Density is a proxy for the second derivative: indeed, the closer a function is to linear, the easier it is to approximate it by a linear function. I think a similar idea occurs in 3D graphics, in mesh optimization, where you can improve performance by reducing the number of cells in flatter domains (I don't understand this field, but this is done in this paper according to some energy curvature-related energy functional). The question of "derivative change when crossing walls" seems similar. In general, glancing at the paper you sent, it looks like polyhedral currents are a locally polynomial PL generalization of currents of ordinary functions (and it seems that there is some interesting connection made to intersection theory/analogues of Chow theory, though I don't have nearly enough background to read this part carefully). Since the purpose of PL functions in ML is to approximate some (approximately smooth, but fractally messy and stochastic) "true classification", I don't see why one wouldn't just use ordinary currents here (currents on a PL manifold can be made sense of after smoothing, or in a distribution-valued sense, etc.).
In general, I think the central crux between us is whether or not this is true:
tropical geometry might be relevant ML, for the simple reason that the functions coming up in ML with ReLU activation are PL
I'm not sure I agree with this argument.
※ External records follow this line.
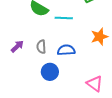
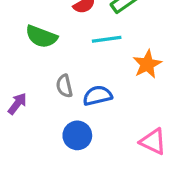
cyan line: (64, 18) -> (107, 39), moved
gray semicircle: (41, 47) -> (64, 86), moved

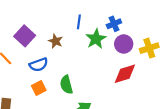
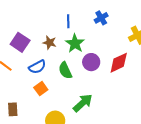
green star: (96, 39) -> (75, 43), moved
purple circle: (124, 44) -> (91, 62), moved
green semicircle: (66, 85) -> (65, 70), moved

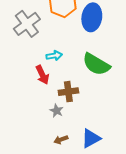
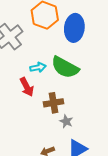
green semicircle: (96, 64) -> (65, 67), moved
gray star: (57, 111) -> (66, 121), moved

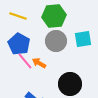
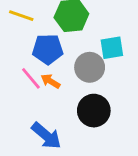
gray circle: (56, 41) -> (90, 67), moved
blue pentagon: (19, 44) -> (48, 49), moved, turned -30

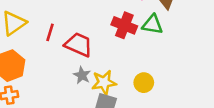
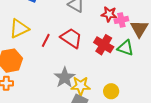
red trapezoid: (79, 45) -> (71, 38), moved
gray star: (82, 75) -> (65, 77), size x1.5

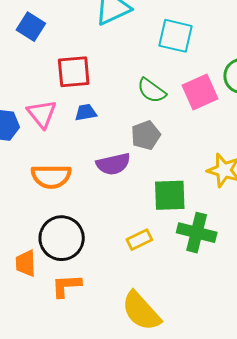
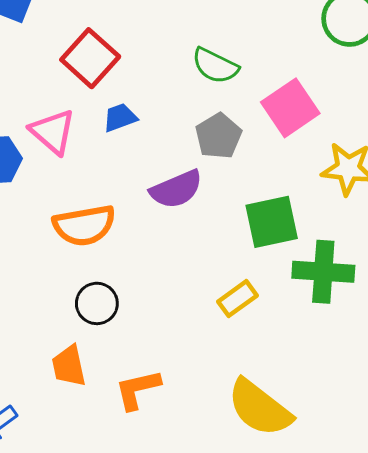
red square: (74, 72) -> (90, 58), turned -33
pink square: (200, 92) -> (290, 108), moved
black circle: (62, 238) -> (97, 303), moved, size x0.6

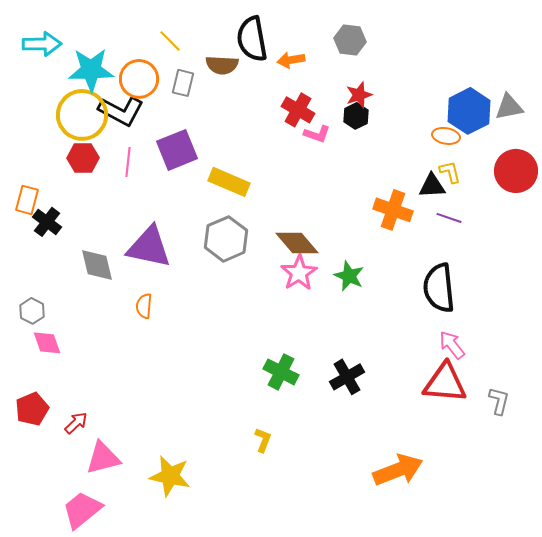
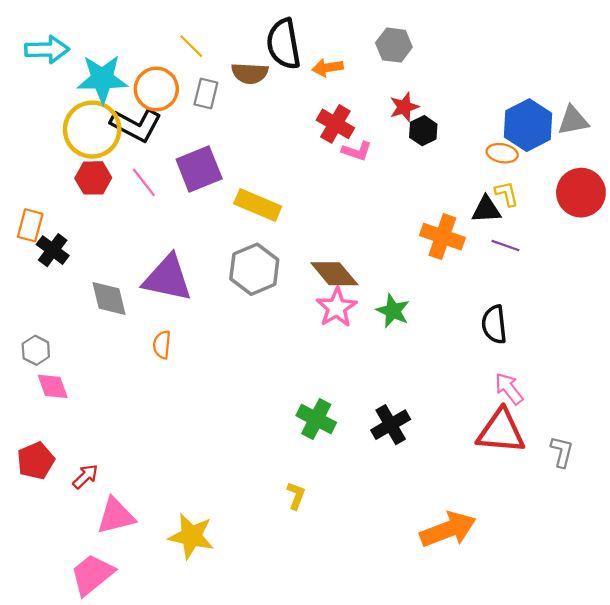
black hexagon: (356, 116) -> (423, 131), moved
pink line: (128, 162) -> (144, 182), turned -44
black semicircle: (439, 288) -> (494, 324), size x0.7

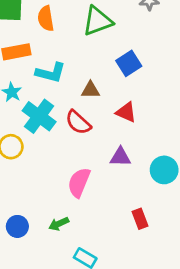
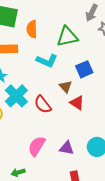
cyan L-shape: (51, 73) -> (47, 61), moved
brown triangle: (90, 90) -> (66, 87), moved, turned 40
purple triangle: (120, 157) -> (67, 148), moved

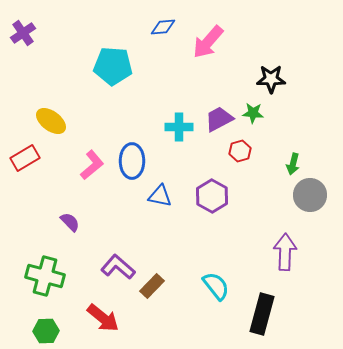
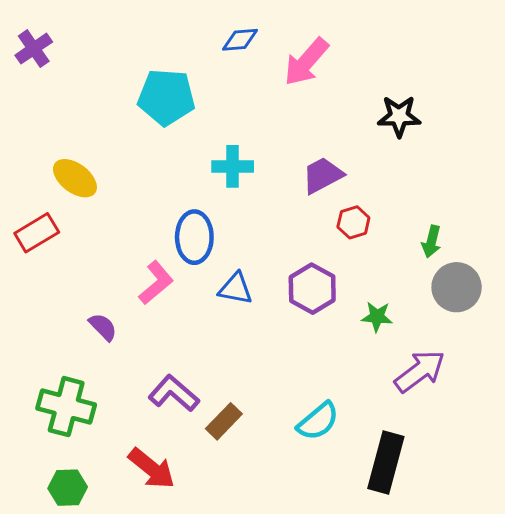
green star: (253, 113) -> (377, 317), moved
cyan cross: (179, 127) -> (233, 166), moved
pink L-shape: (92, 165) -> (156, 283), moved
purple arrow: (285, 252) -> (420, 371), turned 51
cyan semicircle: (216, 286) -> (318, 421), turned 88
The use of PL functions is by no means central to ML theory, and is an incidental aspect of early algorithms. The most efficient activation functions for most problems tend to not be ReLUs, though the question of activation functions is often somewhat moot due to the universal approximation theorem (and the fact that, in practice, at least for shallow NNs anything implementable by one reasonable activation tends to be easily implementable, with similar macroscopic properties, by any other). So the reason that PL functions come up is that they're "good enough to approximate any function" (and also "asymptotic linearity" seems genuinely useful to avoid some explosion behaviors). But by the same token, you might expect people who think deeply about polynomial functions to be good at doing analysis because of the Stone-Weierstrass theorem.
More concretely, I think there are two core "type mismatches" between tropical geometry and the kinds of questions that appear in ML:
- Algebraic geometry in general (including tropical geometry) isn't good at dealing with deep compositions of functions, and especially approximate compositions.
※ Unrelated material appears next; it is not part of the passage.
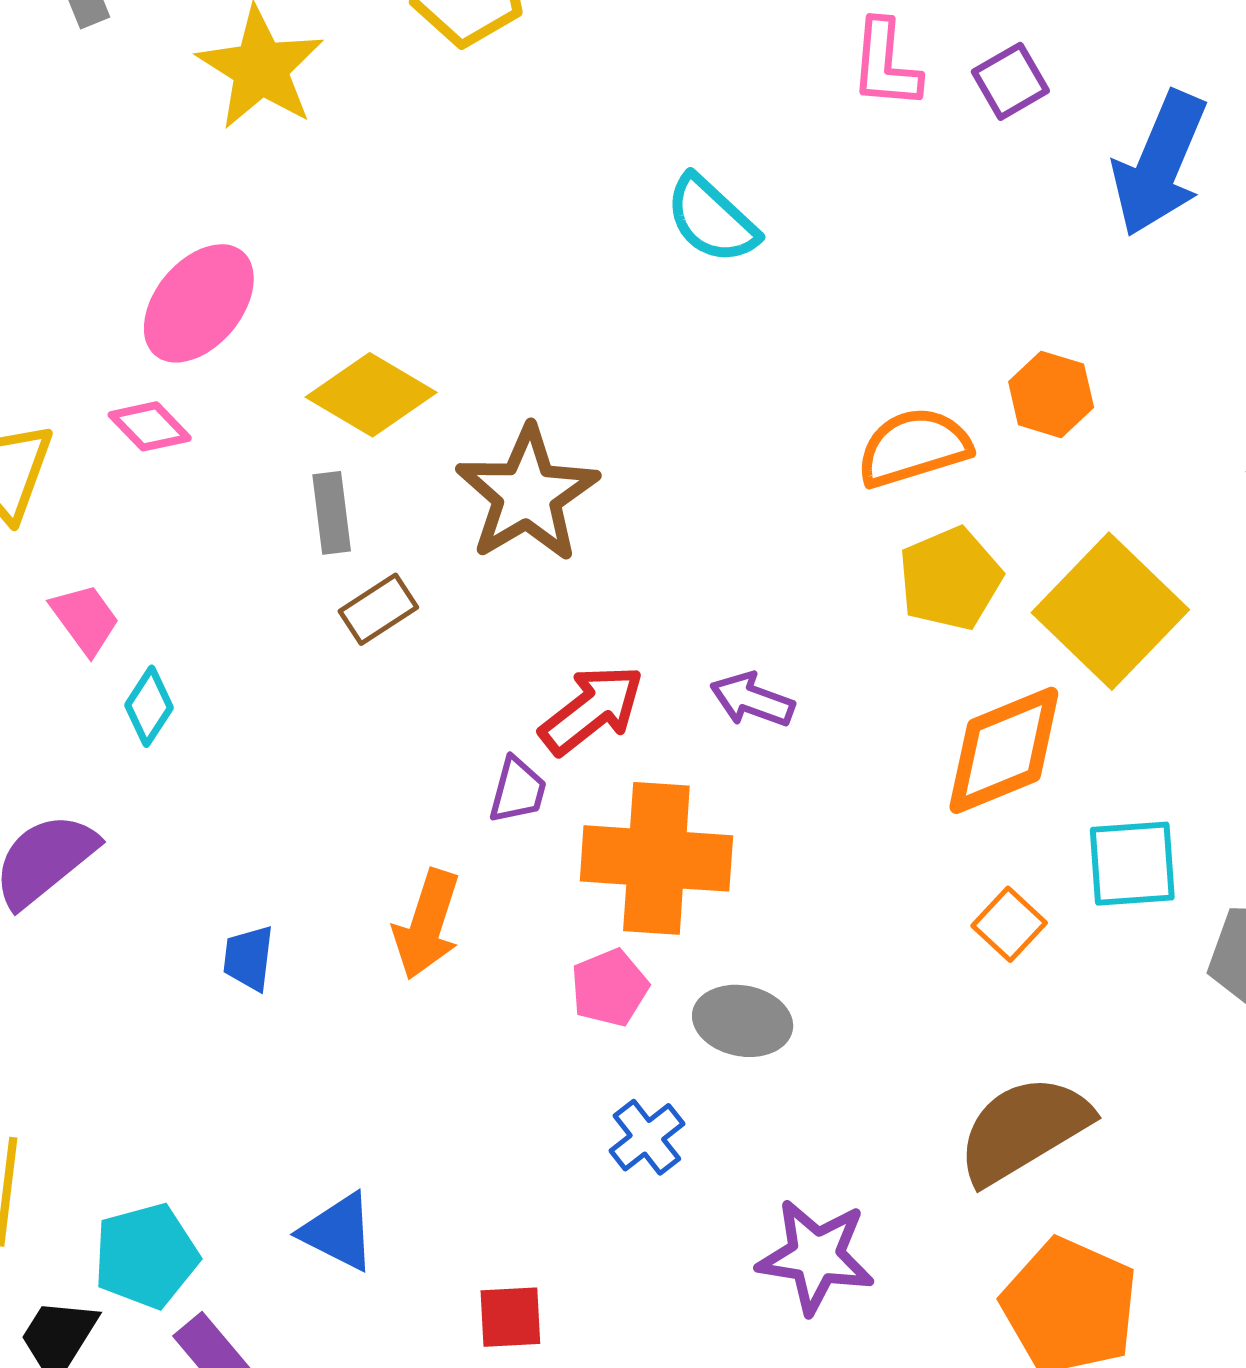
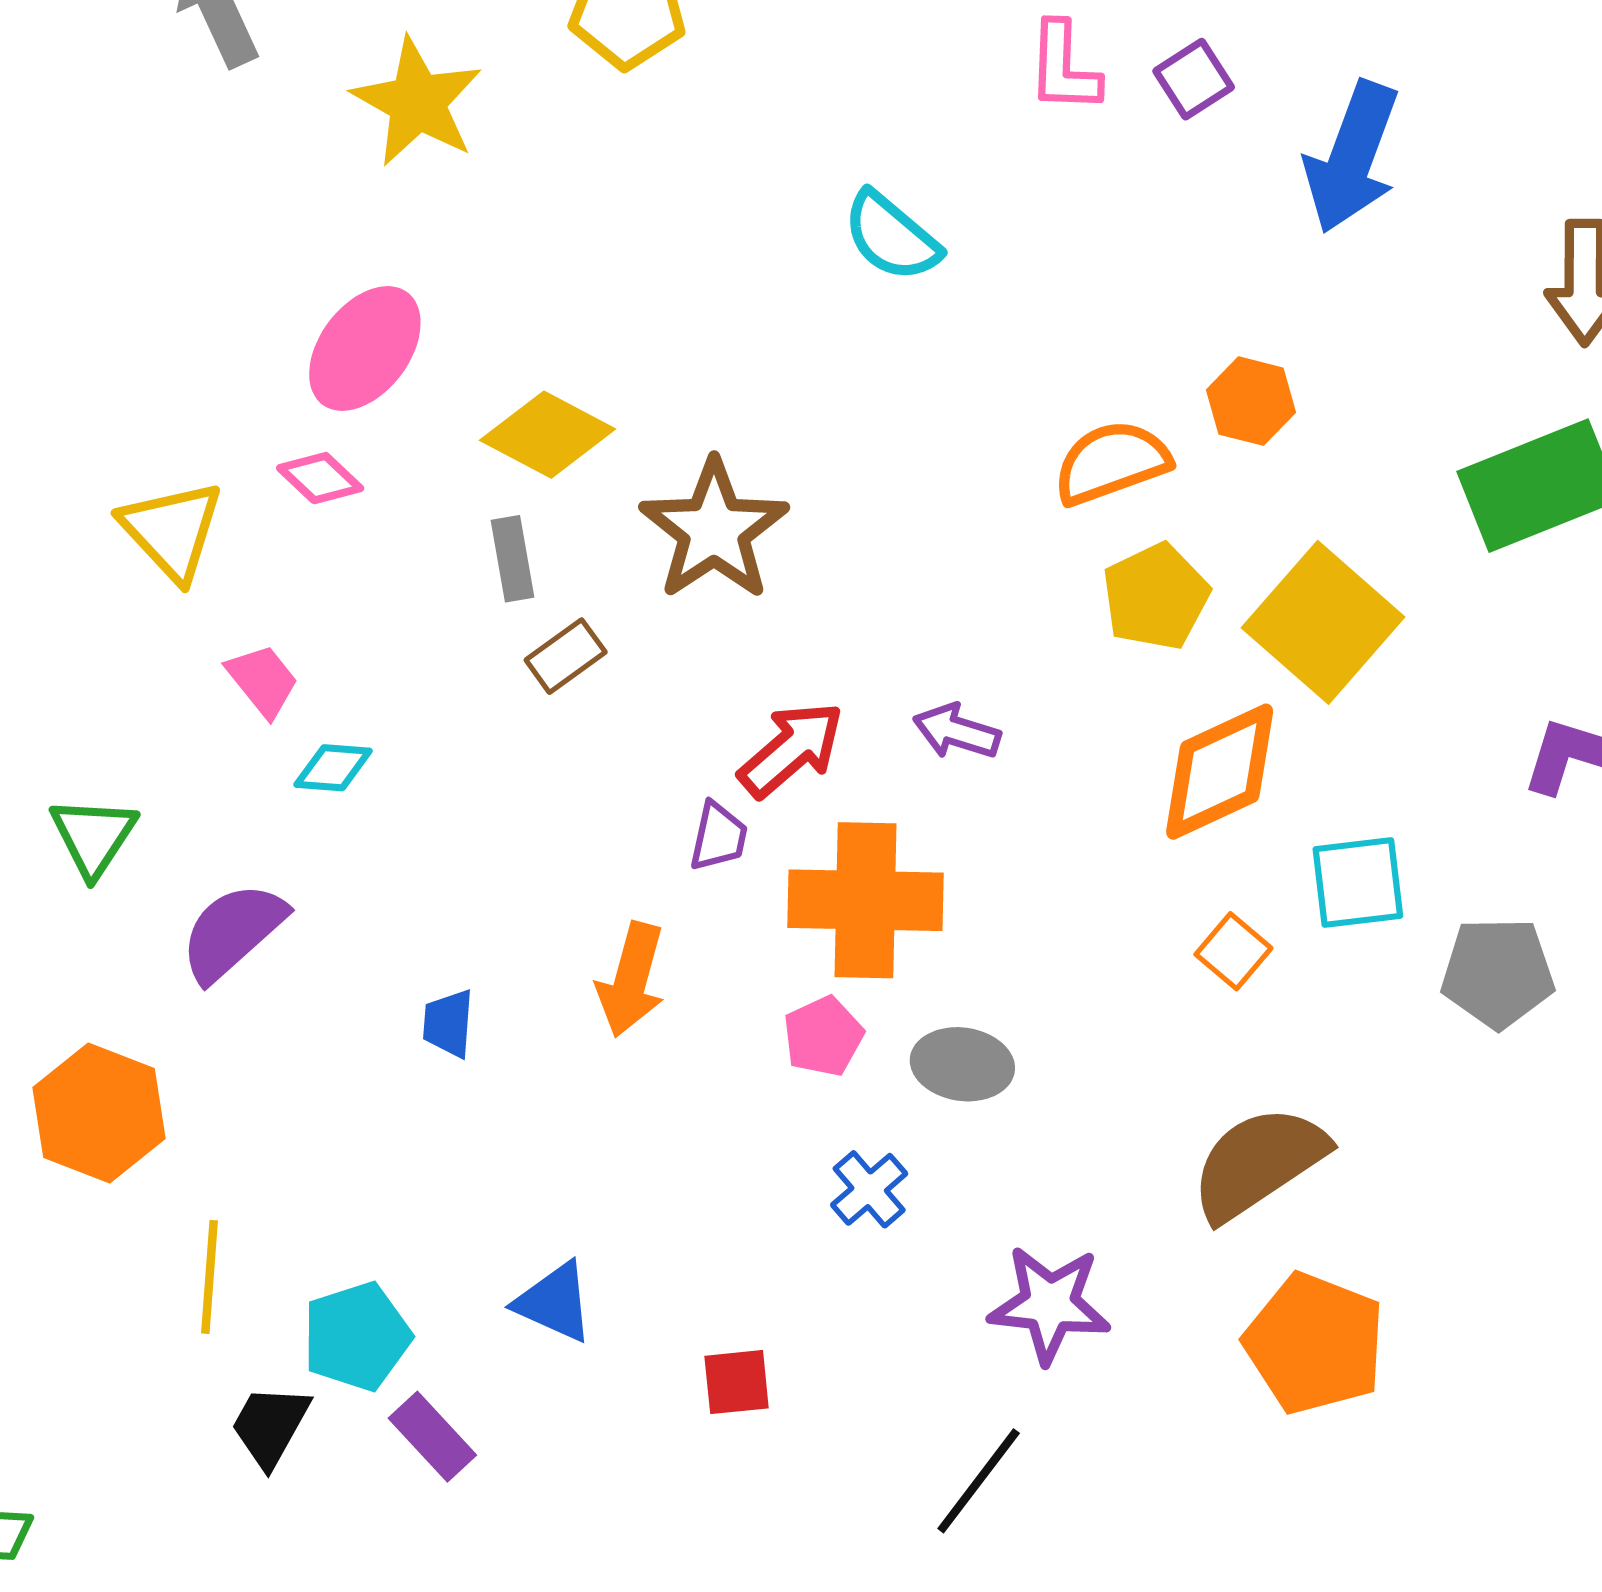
cyan diamond: (149, 706) -> (333, 768), turned 64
- (More specific to TG): the polytopes that appear in neural nets are as I explained inherently random (the typical interpretation we have of even combinatorial algorithms like modular addition is that the PL functions produce some random sharding of some polynomial function). This is a very strange thing to consider from the point of view of a tropical geometer: like as an algebraic geometer, it's hard for me to imagine a case where "this polynomial has degree approximately 5... it might be 4 or 6, but the difference between them is small". I simply can't think of any behavior that is at all meaningful from an AG-like perspective where the questions of fan combinatorics and degrees of polynomials are replaced by questions of approximate equality.
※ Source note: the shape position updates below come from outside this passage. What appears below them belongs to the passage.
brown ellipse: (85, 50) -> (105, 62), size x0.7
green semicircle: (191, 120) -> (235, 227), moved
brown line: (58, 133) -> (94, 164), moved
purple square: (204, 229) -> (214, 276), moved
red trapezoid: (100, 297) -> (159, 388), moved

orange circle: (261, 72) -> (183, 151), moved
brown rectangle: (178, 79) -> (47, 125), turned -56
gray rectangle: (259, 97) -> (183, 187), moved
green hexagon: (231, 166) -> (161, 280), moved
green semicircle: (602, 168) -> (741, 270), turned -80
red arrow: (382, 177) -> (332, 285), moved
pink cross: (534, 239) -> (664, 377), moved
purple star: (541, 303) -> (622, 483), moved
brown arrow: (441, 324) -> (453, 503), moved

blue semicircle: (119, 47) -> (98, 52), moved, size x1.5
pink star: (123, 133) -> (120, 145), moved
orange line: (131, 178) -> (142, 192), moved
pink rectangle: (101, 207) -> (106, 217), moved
I can see myself changing my view if I see some nontrivial concrete prediction or idea that tropical geometry can provide in this context. I think a "relaxed" form of this question (where I genuinely haven't looked at the literature) is whether tropical geometry has ever been useful (either in proving something or at least in reconceptualizing something in an interesting way) in linear programming. I think if I see a convincing affirmative answer to this relaxed question, I would be a little more sympathetic here. However, the type signature here really does seem off to me.